Would you reproduce exactly the lines below from the one holding "Center for Race and Gender" through the one holding "in the local", inclusive, and no others?

--- PROVIDED RECORDS ---

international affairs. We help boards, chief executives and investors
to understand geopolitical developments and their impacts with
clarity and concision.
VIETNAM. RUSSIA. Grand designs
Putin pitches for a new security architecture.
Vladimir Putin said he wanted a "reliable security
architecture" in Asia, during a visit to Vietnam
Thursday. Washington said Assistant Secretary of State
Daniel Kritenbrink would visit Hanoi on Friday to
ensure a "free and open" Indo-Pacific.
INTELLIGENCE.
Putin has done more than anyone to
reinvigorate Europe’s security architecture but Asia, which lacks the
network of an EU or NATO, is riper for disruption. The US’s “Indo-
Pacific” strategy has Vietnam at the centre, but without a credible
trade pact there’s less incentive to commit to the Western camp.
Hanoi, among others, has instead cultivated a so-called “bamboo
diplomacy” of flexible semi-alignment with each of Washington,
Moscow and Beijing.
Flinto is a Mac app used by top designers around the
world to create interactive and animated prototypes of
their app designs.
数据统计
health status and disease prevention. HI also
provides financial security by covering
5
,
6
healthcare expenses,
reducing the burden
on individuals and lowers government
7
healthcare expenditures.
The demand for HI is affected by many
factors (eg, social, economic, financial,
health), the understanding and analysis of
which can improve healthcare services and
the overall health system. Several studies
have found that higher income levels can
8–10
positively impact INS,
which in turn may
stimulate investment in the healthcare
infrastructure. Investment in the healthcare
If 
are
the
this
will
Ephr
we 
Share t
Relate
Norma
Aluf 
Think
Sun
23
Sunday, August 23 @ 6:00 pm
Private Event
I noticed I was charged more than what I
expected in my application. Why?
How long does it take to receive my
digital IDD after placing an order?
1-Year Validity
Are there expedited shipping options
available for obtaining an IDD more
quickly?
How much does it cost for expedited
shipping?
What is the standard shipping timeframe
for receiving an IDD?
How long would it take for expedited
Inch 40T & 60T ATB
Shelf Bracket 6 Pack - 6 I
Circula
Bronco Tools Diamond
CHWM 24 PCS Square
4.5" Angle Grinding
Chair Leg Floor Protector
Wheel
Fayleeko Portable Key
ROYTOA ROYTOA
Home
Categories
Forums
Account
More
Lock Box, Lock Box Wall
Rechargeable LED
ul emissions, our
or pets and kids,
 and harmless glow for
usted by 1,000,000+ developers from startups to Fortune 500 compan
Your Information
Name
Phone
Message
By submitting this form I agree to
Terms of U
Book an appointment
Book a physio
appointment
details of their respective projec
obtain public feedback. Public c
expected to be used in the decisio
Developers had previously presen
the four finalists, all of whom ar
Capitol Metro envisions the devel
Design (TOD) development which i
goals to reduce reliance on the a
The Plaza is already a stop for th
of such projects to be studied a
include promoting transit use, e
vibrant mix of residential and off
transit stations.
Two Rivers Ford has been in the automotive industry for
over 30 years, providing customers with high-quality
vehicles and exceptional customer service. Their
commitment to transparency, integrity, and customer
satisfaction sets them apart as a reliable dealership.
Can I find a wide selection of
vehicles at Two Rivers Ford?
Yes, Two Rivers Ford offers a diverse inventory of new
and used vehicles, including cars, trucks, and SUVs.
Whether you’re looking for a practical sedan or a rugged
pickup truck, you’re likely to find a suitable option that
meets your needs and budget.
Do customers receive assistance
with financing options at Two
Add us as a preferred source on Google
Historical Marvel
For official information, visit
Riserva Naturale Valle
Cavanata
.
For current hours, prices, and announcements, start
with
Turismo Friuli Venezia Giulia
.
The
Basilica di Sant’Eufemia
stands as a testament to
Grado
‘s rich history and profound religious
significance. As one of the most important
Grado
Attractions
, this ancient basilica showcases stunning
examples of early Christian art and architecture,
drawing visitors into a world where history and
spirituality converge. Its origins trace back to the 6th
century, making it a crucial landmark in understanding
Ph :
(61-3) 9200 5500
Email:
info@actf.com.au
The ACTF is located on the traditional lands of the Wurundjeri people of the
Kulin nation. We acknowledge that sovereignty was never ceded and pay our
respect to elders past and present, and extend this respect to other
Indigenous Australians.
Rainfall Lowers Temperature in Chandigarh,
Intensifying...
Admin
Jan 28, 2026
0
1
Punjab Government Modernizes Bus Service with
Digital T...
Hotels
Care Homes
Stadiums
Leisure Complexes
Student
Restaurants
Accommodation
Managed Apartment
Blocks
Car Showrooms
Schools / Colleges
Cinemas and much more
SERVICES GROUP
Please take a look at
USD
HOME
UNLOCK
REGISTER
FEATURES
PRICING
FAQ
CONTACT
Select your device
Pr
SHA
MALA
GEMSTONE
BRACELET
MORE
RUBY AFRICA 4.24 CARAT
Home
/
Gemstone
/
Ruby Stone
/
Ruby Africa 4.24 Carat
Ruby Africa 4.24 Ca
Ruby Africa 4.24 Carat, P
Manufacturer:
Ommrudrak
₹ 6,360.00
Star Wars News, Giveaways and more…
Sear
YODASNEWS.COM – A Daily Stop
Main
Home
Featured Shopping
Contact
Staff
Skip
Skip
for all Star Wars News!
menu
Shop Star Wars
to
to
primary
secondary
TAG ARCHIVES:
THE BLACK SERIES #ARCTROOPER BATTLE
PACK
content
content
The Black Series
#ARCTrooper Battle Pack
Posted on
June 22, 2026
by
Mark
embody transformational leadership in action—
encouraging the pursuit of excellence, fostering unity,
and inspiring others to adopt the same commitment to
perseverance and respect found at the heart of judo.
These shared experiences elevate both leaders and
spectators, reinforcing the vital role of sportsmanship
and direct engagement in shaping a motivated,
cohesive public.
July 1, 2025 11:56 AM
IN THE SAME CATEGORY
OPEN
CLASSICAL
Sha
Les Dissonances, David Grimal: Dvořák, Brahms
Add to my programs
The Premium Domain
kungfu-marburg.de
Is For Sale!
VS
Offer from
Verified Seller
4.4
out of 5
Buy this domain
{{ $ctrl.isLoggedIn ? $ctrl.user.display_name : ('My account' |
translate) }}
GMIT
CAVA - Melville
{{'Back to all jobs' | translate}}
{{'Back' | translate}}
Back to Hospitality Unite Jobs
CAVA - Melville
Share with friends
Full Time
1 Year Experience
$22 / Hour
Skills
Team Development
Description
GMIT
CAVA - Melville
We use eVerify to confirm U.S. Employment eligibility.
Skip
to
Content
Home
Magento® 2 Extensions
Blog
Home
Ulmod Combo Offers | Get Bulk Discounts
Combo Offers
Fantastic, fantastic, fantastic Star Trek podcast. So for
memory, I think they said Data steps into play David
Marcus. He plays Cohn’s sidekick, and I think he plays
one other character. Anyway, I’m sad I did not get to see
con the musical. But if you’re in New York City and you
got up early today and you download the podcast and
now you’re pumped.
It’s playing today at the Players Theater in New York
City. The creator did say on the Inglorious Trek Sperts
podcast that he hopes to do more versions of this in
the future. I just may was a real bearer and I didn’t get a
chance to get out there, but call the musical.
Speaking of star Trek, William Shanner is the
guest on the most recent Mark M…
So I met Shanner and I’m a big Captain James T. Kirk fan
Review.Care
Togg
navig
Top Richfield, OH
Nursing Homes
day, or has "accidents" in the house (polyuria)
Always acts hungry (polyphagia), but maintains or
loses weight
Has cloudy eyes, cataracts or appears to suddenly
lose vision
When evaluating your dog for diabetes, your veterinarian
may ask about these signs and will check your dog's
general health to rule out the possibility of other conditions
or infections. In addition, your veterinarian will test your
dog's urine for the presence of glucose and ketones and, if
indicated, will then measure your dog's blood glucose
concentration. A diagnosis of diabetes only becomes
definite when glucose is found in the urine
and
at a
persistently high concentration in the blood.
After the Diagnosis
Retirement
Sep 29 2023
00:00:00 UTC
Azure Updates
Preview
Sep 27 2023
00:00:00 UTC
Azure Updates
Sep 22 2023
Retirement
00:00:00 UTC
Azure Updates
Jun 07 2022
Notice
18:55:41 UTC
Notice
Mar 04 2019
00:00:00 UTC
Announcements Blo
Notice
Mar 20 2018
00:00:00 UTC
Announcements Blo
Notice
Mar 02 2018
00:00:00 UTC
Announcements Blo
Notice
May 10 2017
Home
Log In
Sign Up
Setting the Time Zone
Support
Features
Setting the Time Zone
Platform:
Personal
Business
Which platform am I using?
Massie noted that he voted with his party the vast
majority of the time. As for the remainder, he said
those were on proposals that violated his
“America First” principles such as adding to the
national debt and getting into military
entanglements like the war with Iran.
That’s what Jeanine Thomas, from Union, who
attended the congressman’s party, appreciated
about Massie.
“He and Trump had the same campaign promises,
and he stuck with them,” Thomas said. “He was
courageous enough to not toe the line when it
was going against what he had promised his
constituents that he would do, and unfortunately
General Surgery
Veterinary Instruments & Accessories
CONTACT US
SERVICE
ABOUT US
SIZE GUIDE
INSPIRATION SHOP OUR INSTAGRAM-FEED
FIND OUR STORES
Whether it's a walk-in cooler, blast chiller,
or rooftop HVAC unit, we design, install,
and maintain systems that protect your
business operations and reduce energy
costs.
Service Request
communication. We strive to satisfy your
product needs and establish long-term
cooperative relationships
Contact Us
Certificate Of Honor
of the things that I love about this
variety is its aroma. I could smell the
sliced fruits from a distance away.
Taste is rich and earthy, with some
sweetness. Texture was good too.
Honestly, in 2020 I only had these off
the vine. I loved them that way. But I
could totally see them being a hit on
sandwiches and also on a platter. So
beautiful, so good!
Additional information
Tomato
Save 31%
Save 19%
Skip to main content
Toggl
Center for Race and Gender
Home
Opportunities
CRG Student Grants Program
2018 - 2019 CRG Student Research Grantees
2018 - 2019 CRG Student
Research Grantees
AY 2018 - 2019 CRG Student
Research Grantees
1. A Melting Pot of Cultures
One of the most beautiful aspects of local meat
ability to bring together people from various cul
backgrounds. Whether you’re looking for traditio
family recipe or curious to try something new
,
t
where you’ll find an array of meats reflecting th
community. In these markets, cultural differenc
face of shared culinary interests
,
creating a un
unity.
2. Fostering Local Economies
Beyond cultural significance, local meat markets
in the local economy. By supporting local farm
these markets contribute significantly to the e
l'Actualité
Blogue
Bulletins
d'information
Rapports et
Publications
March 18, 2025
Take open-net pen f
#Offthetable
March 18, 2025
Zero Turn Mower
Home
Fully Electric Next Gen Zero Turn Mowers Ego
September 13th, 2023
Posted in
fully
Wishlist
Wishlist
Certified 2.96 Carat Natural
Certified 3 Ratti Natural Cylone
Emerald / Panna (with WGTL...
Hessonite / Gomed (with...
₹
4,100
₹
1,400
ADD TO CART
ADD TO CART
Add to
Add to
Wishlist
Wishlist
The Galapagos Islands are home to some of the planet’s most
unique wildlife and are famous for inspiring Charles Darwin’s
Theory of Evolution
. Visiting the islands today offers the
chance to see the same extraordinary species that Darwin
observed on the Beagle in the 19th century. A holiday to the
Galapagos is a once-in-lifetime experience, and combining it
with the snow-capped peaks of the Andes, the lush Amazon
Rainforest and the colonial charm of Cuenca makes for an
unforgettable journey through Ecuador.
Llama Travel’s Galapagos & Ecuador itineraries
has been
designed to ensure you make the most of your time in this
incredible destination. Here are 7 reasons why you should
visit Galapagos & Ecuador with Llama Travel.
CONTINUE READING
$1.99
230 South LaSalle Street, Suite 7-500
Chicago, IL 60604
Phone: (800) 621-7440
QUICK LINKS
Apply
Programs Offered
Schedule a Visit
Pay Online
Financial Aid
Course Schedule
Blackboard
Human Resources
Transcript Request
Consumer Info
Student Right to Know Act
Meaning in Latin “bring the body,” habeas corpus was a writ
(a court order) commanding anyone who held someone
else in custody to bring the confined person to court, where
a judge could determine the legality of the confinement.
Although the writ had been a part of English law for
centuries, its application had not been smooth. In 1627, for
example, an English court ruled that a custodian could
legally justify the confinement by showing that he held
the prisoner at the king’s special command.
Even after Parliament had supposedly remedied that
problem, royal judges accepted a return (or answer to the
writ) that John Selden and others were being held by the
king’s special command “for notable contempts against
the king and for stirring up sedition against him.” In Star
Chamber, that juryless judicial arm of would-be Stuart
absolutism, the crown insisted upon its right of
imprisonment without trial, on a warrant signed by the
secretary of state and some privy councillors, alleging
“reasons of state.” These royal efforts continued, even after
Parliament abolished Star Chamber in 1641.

---

## FINISHED EXERCISE
Center for Race and Gender
Home
Opportunities
CRG Student Grants Program
2018 - 2019 CRG Student Research Grantees
2018 - 2019 CRG Student
Research Grantees
AY 2018 - 2019 CRG Student
Research Grantees
1. A Melting Pot of Cultures
One of the most beautiful aspects of local meat
ability to bring together people from various cul
backgrounds. Whether you’re looking for traditio
family recipe or curious to try something new
,
t
where you’ll find an array of meats reflecting th
community. In these markets, cultural differenc
face of shared culinary interests
,
creating a un
unity.
2. Fostering Local Economies
Beyond cultural significance, local meat markets
in the local economy. By supporting local farm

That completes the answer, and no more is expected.